Home » Business » Hyundai to offer EVs in Norway only from 2023 – Picture & Sound – News

Hyundai to offer EVs in Norway only from 2023 – Picture & Sound – News

That’s why with an electric vehicle you can do something special with electricity, to make sure the right people pay for its use. Power theft has always been a problem, so what we’ve decided with the growing demand for outdoor power outlets is that there is a way to switch them and measure how much is being used. You can do it yourself with a kWh meter and switch, but that’s obviously not always practical for a car. This is why those outlets are often card-switchable, which actually tells who’s paying, and that outlet then talks to a backend so your energy bill gets paid.

All of this is actually what a charging station is. Not a “smart” converter, but just a sort of kWh meter/switch/backend-in-one. And since there is some kind of lightweight UART connection between the car and the pole that allows you to switch between phases, or even: how many amps can be used at any given time, a lot is possible.

Your colleague’s solar panels are usually on one phase with that kind of power. Not bad in an offsetting economy, but I think we all know that offsetting isn’t entirely “fair.” Instead, what your colleague can do is calculate how many kWh they really need per day. 2600kWh isn’t that absurdly so for panels mind you, and 3000kWh is certainly not a few, but with a “smart” charging station (socket) you can actually introduce a kind of eco-mode where you actually charge only from your own sun ( provided that there is no other demand from the network, such as a barbecue or stove lurking on 2kW).

I think your boss could save a lot of costs by providing such a backend post + card. Because let’s be honest: a kWh through a fast charger is always more expensive than normal mains power, even if you use 11kW (3x16A), and especially if you charge “eco”. That, and it’s a lot less administration.

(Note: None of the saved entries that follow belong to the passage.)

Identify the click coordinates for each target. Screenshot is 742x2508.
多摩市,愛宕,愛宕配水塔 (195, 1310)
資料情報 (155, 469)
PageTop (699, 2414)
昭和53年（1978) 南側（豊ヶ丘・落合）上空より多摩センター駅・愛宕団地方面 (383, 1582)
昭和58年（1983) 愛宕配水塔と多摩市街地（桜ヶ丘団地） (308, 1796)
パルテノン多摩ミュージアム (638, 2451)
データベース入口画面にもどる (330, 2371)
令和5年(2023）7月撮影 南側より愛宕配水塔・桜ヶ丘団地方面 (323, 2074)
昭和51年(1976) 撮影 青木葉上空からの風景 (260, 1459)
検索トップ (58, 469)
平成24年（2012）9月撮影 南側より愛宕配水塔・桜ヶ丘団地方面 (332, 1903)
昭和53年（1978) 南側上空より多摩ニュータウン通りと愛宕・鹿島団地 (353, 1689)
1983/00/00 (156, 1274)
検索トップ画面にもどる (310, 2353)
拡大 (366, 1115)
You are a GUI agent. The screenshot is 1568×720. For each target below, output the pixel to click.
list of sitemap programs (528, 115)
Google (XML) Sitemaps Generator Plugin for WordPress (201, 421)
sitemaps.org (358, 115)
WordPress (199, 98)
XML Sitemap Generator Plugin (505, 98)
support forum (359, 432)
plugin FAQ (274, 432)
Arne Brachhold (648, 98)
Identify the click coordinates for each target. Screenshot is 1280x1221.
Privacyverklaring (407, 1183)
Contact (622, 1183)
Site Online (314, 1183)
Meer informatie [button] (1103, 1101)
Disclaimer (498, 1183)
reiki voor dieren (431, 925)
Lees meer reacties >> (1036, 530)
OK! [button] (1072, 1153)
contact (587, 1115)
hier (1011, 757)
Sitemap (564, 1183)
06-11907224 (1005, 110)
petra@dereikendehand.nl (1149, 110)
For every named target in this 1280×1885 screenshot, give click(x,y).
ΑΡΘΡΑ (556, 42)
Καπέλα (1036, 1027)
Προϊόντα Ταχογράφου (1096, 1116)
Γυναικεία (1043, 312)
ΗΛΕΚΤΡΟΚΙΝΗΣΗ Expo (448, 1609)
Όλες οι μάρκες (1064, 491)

By the way, 4000kWh, I get about 100km on 14.7kWh, which brings me about 27,210km on 4000kWh. That’s a reasonable annual mileage. Especially good that it drives electrically! But if it’s business, then his boss should really contribute something. If you translate that into fossil fuels, that’s a mega profit. In a liter of petrol there are about 9kWh of energy, if petrol had the efficiency of electricity they would consume about 444 litres. However, petrol is not that efficient, with a very optimal 1:20 consumption it would have previously cost you around 1500 liters of petrol, probably more. Each liter of petrol weighs about 750 grams, 82.5% is carbon, therefore in relation to CO2 about 2.5 kg of CO2 are emitted per liter of petrol, which would bring the 1:20 petrol car to 3750 kg of CO2. A coal-fired power plant, which is certainly the worst case, emits only about 800g per kWh, which brings the EV to 3200g. And this is the worst case. Our energy balance is increasingly CO2-free, and is already around 440g/kWh. And then I focus on CO2, but an electric vehicle does a lot more on other things.

However, with figures like this… a “smart pole-plug with self-billing via contactless means of identification” (a charging station) will come in handy! Also for the responsibility of the employer, because from next year the CO2 data of a company must also be reported. And there are even now companies that use that kind of data in favor of a contractor in a tender (in the form of a virtual discount, for example).